Thankfully there is plenty to occupy oneself with while trying to hold back the avalanche of emotions that will come when it is time for that last hug, kiss or handshake. Why not take a picture of a loved one posing with Ronald McDonald? It’s a marvellous keepsake because the wild-haired yellow jumpsuit wearing mascot is doing a wai. And there’s nothing more Thai than a wai. The energy-saving-escalator is also worth a visit. If it is your first time, do not be lulled by its apparent inactivity, it isn’t broken. Like a methed-up tiger at the Mae Rim tiger prison it is docile until you step on it. Then it springs into action. If you have a few minutes to kill it is worth enjoying the bewildered expression of an unaware tourist taking the escalator as it jolts into motion.

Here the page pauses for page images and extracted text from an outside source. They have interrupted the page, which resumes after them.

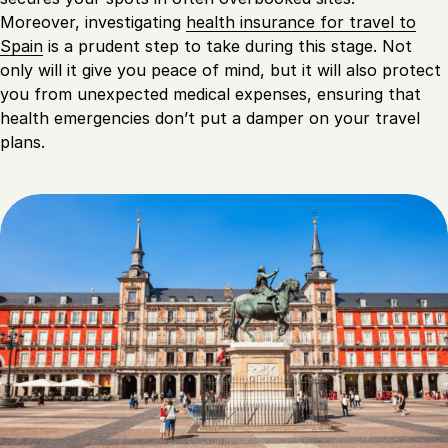
Moreover, investigating
health insurance for travel to
Spain
is a prudent step to take during this stage. Not
only will it give you peace of mind, but it will also protect
you from unexpected medical expenses, ensuring that
health emergencies don’t put a damper on your travel
plans.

There is also the ‘The Best Restaurant in the World’. The Thai Airways restaurant opposite domestic departures was dubbed ‘The Best Restaurant in the World’ by a friend who is sadly no longer with us. By that I don’t mean he’s technically dead, he just moved to Australia. And I have been informed there is a difference. What a place in which to say farewell to a loved one. If any place on earth can take the sting out of the imminent departure of those dearest to us, it is this place.

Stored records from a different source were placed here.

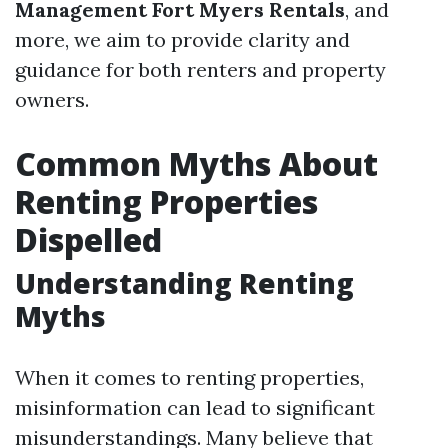
Management Fort Myers Rentals
, and
more, we aim to provide clarity and
guidance for both renters and property
owners.
Common Myths About
Renting Properties
Dispelled
Understanding Renting
Myths
When it comes to renting properties,
misinformation can lead to significant
misunderstandings. Many believe that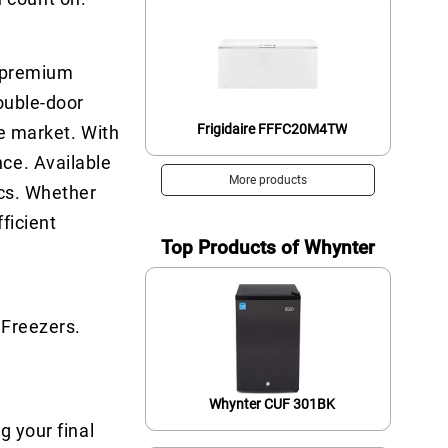
a premium
ouble-door
Frigidaire FFFC20M4TW
he market. With
ce. Available
More products
ics. Whether
ficient
Top Products of Whynter
 Freezers.
Whynter CUF 301BK
g your final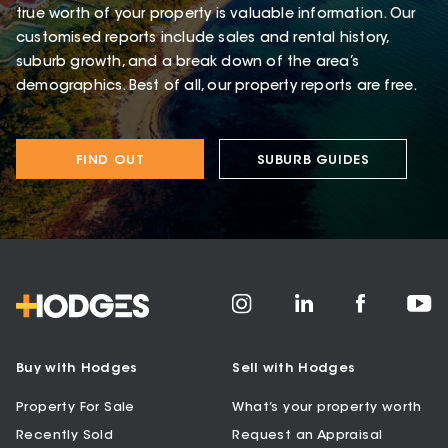
true worth of your property is valuable information. Our
customised reports include sales and rental history,
suburb growth, and a break down of the area’s
demographics. Best of all, our property reports are free.
FIND OUT
SUBURB GUIDES
Buy with Hodges
Sell with Hodges
Property For Sale
What’s your property worth
Recently Sold
Request an Appraisal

And there is the fantastic bookshop where that essential coffee table volume on ancient Lanna pottery and textiles can be picked up for the price of a return flight to Bangkok. Other than being essential reading for anyone who has been on holiday to the north of Thailand, these weighty tomes will guarantee that your hand luggage will now have to be taken down that tricksy escalator to be stowed in the hold.
Once again, my faithful reader, what the hell is my point? Again, I am not really sure. It might be that because the stress of seeing those we adore get onto a plane for a far away country is hard enough without coping with extra baggage charges at check-in, that bloody escalator or the ridiculous prices a certain airline thinks it can charge for a MSG sodden pad tai and a small beer in its restaurant, I want to suggest another option.

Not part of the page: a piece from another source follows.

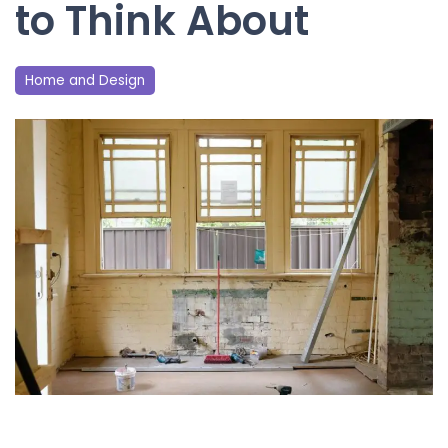
to Think About
Home and Design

So here’s my top tip for a last couple of hours at CNX. Sod the departure lounges. Check in and walk straight back out of the airport building. Cross the car park and there, just over the other side of the road, is a restaurant with outside seating on a deck for when the heat is at a bearable level, or inside seating in the air-con for when it is not. The food is good, the drinks are not overpriced and it is usually pretty quiet. Although, when I was there a few weeks ago what appeared to be a birthday lunch was in full swing with a bunch of older-citizens having a gay old time – and that’s got to be an endorsement from the locals.
Oh, bloody heck! Scrap everything I’ve said. CNX has just gone on high alert because of the possibility that the MERS virus might be flown in from South Korea. I can therefore only suggest that instead of the airport departure lounge goodbyes to loved ones are said from inside a government approved quarantine facility with a wave and perhaps a card containing a good luck message.